Abstract

ABSTRACT Urbanisation is increasingly recognised as one of the pressing global issues. As a result, managing contemporary and future urban processes to produce sustainable outcomes has become a preoccupation of policy analysts, academics, and urban planners. Urbanisation can either produce positive or negative outcomes depending on how authorities and stakeholders at all levels manage it. In African context, several national governments have formulated and implemented National Urban Policies (NUPs) as a way of curbing urban challenges associated with urbanisation.

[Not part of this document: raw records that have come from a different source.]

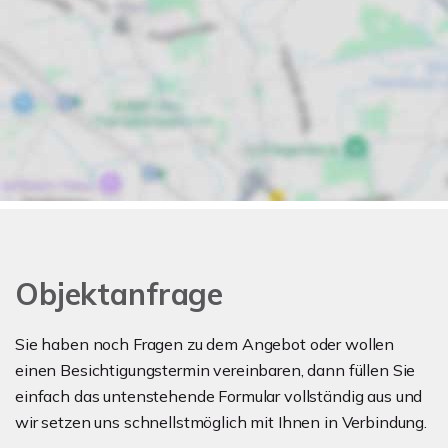
Objektanfrage
Sie haben noch Fragen zu dem Angebot oder wollen
einen Besichtigungstermin vereinbaren, dann füllen Sie
einfach das untenstehende Formular vollständig aus und
wir setzen uns schnellstmöglich mit Ihnen in Verbindung.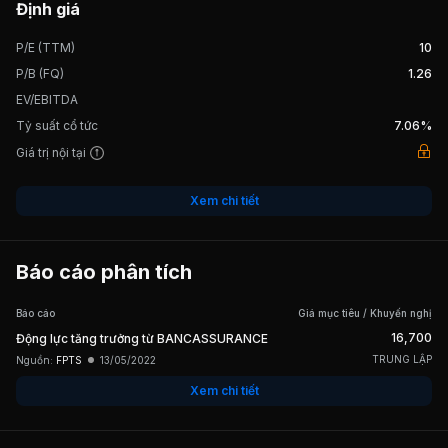
Định giá
P/E (TTM)
10
12/04/2013
Cổ tức bằng Tiền, tỷ lệ 10%
P/B (FQ)
1.26
EV/EBITDA
03/04/2012
Cổ tức bằng Tiền, tỷ lệ 10%
Tỷ suất cổ tức
7.06%
Giá trị nội tại
Xem chi tiết
Báo cáo phân tích
Báo cáo
Giá mục tiêu / Khuyến nghị
16,700
Động lực tăng trưởng từ BANCASSURANCE
TRUNG LẬP
Nguồn:
FPTS
13/05/2022
Xem chi tiết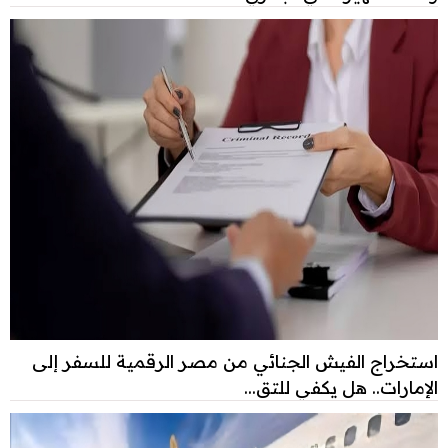
استخراج الفيش الجنائي من مصر الرقمية للسفر إلى
الإمارات.. هل يكفي للتق...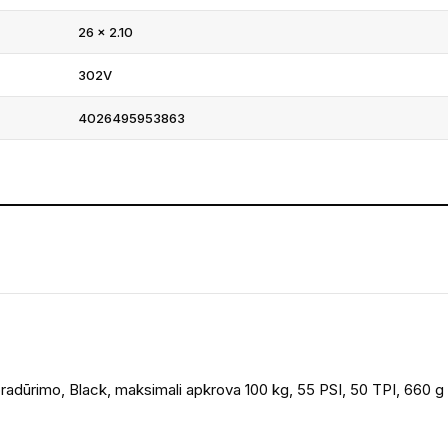
26 × 2.10
302V
4026495953863
adūrimo, Black, maksimali apkrova 100 kg, 55 PSI, 50 TPI, 660 g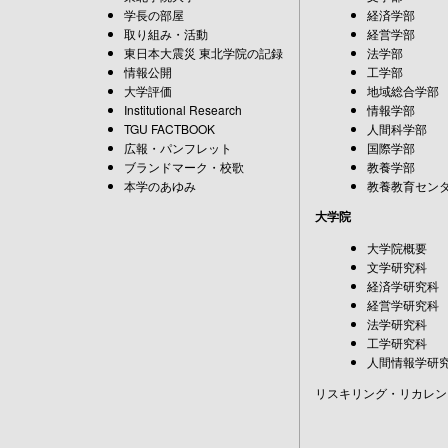
学長の部屋
経済学部
取り組み・活動
経営学部
東日本大震災 東北学院の記録
法学部
情報公開
工学部
大学評価
地域総合学部
Institutional Research
情報学部
TGU FACTBOOK
人間科学部
広報・パンフレット
国際学部
ブランドマーク・校歌
教養学部
本学のあゆみ
教養教育セン
大学院
大学院概要
文学研究科
経済学研究科
経営学研究科
法学研究科
工学研究科
人間情報学研
リスキリング・リカレン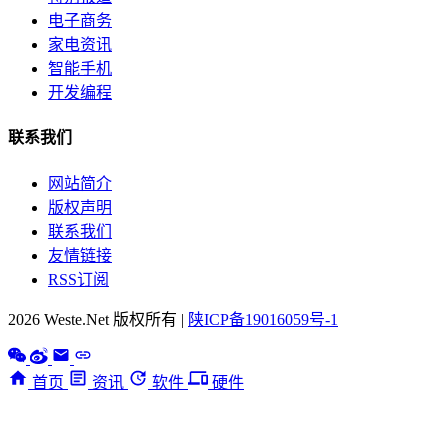
电子商务
家电资讯
智能手机
开发编程
联系我们
网站简介
版权声明
联系我们
友情链接
RSS订阅
2026 Weste.Net 版权所有 |
陕ICP备19016059号-1
首页
资讯
软件
硬件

This paper provides a content analysis of Ghana’s NUP. The objective of this paper is two-fold: to evaluate the (a) dominant themes that are covered in Ghana’s NUP and why the emphasis on those themes; and (b) the extent to which rural–urban migration is factored into the policy document. The latter is more critical because in Africa’s context, besides natural population increase and reclassification of rural settlements as urban areas, rural–urban migration is one of the fundamental drivers of urbanisation. Our analyses revealed that the dimension of rural–urban migration is ignored in the policy document. This neglect, we argue, is problematic because rural–urban migration is one of the drivers of urbanisation in Ghana. Policy recommendations, including the need to minimise the push and pull causes of rural–urban migration, the need to give proper meaning to the decentralisation concept, and the need for the government to focus on rural development interventions are proffered to strengthen the overall goal of Ghana’s NUP in the context of urbanisation.